Bouteflika à un sénateur américain «Le Maroc doit traiter l’Algérie de manière sérieuse»

Le Maroc aurait tout à gagner si sa frontière avec l’Algérie venait à être rouverte, nous apprend un câble diplomatique révélé par WikiLeaks, publié sur le site internet d’El Pais.

Et pour cause, «les régions nord-est de ce pays dépendent des échanges commerciaux avec l’Oranie», déclare le président Abdelaziz Bouteflika à Richard Lugar, président de la commission des affaires étrangères au Sénat américain.

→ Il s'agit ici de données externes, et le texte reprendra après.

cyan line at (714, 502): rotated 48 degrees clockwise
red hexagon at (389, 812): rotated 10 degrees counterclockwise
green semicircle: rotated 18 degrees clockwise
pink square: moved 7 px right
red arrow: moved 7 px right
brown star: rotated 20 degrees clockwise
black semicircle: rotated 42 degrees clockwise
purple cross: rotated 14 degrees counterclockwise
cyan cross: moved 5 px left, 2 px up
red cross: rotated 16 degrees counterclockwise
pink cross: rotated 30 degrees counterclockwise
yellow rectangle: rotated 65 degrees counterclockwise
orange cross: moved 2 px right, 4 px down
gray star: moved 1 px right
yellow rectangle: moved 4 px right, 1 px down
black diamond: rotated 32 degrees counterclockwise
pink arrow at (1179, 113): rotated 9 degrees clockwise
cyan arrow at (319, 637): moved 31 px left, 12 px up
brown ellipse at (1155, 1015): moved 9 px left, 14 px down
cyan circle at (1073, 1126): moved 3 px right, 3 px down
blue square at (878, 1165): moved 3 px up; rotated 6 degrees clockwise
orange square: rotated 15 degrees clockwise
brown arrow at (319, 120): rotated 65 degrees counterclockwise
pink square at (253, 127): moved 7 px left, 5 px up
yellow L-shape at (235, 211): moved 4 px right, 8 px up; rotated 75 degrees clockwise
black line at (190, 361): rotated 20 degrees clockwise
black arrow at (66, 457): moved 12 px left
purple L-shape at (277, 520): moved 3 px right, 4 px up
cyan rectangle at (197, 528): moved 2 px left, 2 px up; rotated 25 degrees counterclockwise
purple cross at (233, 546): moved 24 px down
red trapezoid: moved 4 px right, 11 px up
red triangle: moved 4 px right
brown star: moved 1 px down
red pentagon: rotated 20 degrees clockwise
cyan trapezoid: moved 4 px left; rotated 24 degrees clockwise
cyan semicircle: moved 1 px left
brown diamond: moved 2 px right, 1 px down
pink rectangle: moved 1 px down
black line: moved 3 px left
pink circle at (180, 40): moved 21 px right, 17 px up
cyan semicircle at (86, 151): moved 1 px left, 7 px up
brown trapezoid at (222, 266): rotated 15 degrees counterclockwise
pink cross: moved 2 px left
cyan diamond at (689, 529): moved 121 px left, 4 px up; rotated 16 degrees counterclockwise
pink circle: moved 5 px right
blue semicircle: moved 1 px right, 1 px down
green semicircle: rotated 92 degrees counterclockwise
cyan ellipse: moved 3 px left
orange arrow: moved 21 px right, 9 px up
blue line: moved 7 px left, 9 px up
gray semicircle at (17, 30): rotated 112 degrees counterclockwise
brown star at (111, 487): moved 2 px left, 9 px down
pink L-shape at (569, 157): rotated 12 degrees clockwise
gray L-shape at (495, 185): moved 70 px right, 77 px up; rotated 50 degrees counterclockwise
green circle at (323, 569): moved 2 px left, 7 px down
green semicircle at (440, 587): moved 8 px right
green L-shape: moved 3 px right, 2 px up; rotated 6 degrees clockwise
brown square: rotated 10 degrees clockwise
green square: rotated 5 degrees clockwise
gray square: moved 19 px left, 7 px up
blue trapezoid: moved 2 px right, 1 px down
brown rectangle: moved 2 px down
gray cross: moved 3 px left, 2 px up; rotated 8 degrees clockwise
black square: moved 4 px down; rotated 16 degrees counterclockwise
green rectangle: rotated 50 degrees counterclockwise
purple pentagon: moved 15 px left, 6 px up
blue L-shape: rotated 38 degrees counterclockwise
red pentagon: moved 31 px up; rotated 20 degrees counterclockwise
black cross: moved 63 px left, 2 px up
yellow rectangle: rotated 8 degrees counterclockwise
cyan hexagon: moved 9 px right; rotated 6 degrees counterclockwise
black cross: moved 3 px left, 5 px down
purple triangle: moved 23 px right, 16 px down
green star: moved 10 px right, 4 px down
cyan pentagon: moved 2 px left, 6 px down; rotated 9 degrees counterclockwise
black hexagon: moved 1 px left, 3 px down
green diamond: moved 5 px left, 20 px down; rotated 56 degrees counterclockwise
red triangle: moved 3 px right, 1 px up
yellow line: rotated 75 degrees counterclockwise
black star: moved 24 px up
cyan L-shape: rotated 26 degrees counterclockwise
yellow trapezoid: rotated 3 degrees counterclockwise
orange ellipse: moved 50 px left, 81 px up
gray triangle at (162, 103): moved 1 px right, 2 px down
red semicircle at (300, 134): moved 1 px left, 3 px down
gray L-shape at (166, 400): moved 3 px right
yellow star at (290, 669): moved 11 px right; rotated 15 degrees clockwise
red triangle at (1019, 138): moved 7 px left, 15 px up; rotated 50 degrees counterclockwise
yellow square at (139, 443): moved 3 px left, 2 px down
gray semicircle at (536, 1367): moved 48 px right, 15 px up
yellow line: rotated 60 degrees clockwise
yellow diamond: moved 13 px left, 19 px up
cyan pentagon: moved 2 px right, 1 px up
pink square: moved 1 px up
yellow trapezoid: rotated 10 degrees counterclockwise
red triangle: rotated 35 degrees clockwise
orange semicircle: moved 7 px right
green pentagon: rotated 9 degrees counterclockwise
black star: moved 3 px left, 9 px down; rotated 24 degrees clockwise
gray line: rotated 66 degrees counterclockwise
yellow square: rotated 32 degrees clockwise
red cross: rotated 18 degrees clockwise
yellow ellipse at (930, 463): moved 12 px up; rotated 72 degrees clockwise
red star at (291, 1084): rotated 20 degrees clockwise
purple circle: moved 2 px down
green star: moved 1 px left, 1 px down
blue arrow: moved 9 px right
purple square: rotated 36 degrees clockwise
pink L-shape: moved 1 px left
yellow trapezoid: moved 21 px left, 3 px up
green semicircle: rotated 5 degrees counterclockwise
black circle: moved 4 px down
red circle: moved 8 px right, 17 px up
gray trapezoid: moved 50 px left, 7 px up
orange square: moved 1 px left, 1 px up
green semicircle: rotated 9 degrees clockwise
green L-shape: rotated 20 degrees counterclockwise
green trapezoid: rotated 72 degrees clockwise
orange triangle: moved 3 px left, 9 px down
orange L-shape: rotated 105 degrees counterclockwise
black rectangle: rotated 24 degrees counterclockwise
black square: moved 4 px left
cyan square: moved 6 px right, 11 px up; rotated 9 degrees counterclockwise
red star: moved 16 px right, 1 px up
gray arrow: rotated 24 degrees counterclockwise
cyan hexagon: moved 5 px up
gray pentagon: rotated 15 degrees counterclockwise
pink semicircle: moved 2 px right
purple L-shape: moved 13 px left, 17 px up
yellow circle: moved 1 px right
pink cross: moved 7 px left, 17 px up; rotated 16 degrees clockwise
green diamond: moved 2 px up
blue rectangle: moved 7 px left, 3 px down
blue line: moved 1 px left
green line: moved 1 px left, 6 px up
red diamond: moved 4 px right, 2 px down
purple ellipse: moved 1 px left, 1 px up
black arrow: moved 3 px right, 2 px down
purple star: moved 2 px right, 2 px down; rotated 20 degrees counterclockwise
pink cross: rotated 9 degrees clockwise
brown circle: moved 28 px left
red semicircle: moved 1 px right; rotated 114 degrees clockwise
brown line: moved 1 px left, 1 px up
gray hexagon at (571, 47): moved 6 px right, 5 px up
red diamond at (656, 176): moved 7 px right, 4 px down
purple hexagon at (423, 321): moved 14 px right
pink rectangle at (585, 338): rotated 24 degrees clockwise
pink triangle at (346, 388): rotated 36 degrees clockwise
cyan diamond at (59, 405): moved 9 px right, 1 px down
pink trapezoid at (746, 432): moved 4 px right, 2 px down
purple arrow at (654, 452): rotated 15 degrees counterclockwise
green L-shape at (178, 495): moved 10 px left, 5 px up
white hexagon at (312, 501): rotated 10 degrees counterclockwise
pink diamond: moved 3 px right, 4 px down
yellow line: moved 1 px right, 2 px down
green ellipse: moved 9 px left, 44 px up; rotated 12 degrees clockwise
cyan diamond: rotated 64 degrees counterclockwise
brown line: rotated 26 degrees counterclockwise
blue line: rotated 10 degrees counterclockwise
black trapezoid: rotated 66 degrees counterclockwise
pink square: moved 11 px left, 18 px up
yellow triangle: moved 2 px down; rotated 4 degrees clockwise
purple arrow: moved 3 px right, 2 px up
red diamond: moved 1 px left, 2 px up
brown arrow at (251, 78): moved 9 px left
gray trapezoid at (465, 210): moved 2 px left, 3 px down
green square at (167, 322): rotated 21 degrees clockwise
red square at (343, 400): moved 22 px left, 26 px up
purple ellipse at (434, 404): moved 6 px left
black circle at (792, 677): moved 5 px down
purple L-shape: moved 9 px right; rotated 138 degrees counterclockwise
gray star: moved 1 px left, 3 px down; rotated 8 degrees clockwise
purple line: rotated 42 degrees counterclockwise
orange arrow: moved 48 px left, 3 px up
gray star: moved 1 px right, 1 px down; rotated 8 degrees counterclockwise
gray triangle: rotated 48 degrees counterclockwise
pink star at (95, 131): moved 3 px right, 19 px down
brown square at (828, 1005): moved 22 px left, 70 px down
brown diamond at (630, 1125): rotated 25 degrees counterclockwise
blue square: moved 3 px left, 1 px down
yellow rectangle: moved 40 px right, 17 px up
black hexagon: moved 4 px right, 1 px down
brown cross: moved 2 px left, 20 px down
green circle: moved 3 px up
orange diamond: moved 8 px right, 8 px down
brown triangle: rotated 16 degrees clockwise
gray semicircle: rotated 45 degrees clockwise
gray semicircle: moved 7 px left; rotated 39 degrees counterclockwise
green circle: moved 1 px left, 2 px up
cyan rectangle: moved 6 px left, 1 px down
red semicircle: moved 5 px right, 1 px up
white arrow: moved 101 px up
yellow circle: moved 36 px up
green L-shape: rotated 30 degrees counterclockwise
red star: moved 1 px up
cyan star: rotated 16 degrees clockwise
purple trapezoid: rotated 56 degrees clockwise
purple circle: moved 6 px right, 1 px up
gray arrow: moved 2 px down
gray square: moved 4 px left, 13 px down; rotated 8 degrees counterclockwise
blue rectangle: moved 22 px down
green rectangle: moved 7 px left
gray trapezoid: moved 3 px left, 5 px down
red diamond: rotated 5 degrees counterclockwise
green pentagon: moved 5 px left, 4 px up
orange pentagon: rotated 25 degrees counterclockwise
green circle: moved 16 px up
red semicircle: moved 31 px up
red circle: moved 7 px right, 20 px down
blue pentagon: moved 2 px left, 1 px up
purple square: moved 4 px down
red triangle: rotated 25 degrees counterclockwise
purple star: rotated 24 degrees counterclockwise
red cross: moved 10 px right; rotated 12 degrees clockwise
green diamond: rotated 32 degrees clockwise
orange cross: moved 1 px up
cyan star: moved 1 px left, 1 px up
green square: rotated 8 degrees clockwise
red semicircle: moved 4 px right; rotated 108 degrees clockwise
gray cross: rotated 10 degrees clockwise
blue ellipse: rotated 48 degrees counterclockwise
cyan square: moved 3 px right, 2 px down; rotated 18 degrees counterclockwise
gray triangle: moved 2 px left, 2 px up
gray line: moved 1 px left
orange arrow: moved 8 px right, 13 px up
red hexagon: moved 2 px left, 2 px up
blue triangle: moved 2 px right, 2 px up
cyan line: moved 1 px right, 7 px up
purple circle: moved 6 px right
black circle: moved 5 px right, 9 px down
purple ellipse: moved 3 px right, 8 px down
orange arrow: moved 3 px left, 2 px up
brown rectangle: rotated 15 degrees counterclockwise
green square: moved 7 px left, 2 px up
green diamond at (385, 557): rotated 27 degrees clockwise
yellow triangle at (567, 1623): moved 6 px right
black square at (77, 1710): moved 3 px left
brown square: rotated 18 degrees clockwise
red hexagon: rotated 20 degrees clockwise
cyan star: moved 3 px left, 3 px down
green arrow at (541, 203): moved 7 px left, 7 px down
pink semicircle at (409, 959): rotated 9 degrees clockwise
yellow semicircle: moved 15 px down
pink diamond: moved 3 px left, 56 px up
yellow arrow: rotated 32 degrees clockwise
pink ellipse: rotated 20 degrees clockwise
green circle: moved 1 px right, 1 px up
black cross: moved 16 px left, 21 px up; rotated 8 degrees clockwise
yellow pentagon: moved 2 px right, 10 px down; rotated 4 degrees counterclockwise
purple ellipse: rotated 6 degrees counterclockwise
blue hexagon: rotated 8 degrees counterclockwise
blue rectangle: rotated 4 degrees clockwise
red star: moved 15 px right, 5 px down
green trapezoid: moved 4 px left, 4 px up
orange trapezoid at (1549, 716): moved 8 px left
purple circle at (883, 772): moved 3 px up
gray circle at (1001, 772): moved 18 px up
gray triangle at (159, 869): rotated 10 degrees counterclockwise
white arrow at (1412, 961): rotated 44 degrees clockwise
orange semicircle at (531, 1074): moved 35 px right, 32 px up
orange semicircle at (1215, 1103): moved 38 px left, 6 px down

La rencontre a eu lieu le 18 août 2005 et les deux hommes ont abordé le dossier du Sahara occidental ainsi que les relations algéro-marocaines, plus tumultueuses que jamais. Pourtant, même si les relations officielles sont au plus bas, les échanges entre les populations frontalières n’ont jamais vraiment cessé.

«Même avec cette fermeture, le Maroc engrange annuellement trois milliards d’euros, et ce, grâce à la contrebande», confie Bouteflika. Et si c’est le Président qui l’affirme, l’on ne peut que le croire, puisqu’il insiste auprès de son interlocuteur sur le fait qu’il soit né au Maroc et qu’il connaît parfaitement ce pays. Les deux «frères ennemis» ont ainsi des «raisons et des intérêts objectifs à instaurer de meilleures relations», reconnaît-il. Mais pas à n’importe quel prix. «Si les Marocains veulent discuter d’une normalisation des relations avec nous, ils sont dans l’obligation de traiter l’Algérie de manière sérieuse», objecte toutefois Bouteflika. Car le Président fulmine encore contre le roi Mohammed VI et ne peut accepter ses «comportements infantiles».

Et si certains hommes politiques, comme Chirac ou Bush, lui ont fait remarquer que le roi n’était qu’un jeune enfant et que lui était un vétéran rompu à la diplomatie, le Président réplique  «Je ne suis pas Jésus-Christ et je ne tendrai pas l’autre joue.» Nostalgique de Baker et de son plan «qui représentent toutes les valeurs américaines que l’on admire», Bouteflika affirme à ses invités américains que l’Algérie accepterait les résultats d’un référendum, quels qu’ils soient. Ce qui ne signifie pas «fermer les yeux sur les entourloupes marocaines». «Le référendum est une boîte de Pandore», mais l’Algérie défendra jusqu’au bout le droit du peuple sahraoui à l’autodétermination, «même si nous devions être le dernier pays membre de l’ONU à le faire», souligne le Président.